Прекратил бы ерундой страдать, пошел бы на завод работать, давно уже от предприятия квартиру получил — не выдержал отец

Кирилл ненавидел этот запах. Смесь нафталина из шкафа, чуть пригоревшего на плите лука и чего-то неуловимо-старческого, пыльного. Запах родительской квартиры. Он въедался в одежду за первые десять минут и преследовал потом до самой стирки, как молчаливый укор. Укор в том, что он бывает здесь слишком редко.

Он сидел на кухне, обтянутой выцветшей клеенкой с подсолнухами, и смотрел, как отец, Михаил Петрович, чинит протекающий кран. Не вызывает сантехника, нет. Зачем, если есть руки? Руки у отца были главным мерилом ценности в этом мире. Большие, мозолистые, с въевшейся в складки кожи чернотой машинного масла, которую уже не отмыть. Этими руками он мог собрать и разобрать двигатель старенькой «шестерки», смастерить табуретку, починить любой прибор, созданный до эпохи микросхем.

— Вот, — крякнул отец, затягивая гайку допотопным ключом, — видишь? Десять минут, и порядок. А твой этот… фриланс… Что там у тебя сломается? Мышка?

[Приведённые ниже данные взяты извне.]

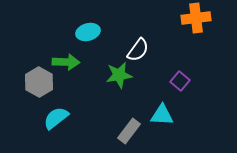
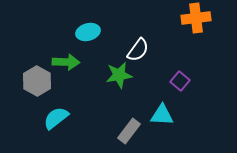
gray hexagon: moved 2 px left, 1 px up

Кирилл стиснул зубы. Он ждал этого. Каждый его приезд превращался в сеанс тихого обесценивания его жизни. Он был веб-дизайнером, успешным, с хорошими заказами и именем в своей среде. Он создавал сложные, красивые, функциональные миры на экране. Но для отца всё это было «картинками», «игрой», чем-то эфемерным и ненастоящим. Настоящей была работа на заводе, где отец оттрубил сорок лет. Настоящим был этот ржавый ключ в его руках.

— Пап, мы это уже обсуждали. У меня нормальная работа. Я плачу налоги, снимаю квартиру в центре, — Кирилл старался, чтобы голос звучал ровно.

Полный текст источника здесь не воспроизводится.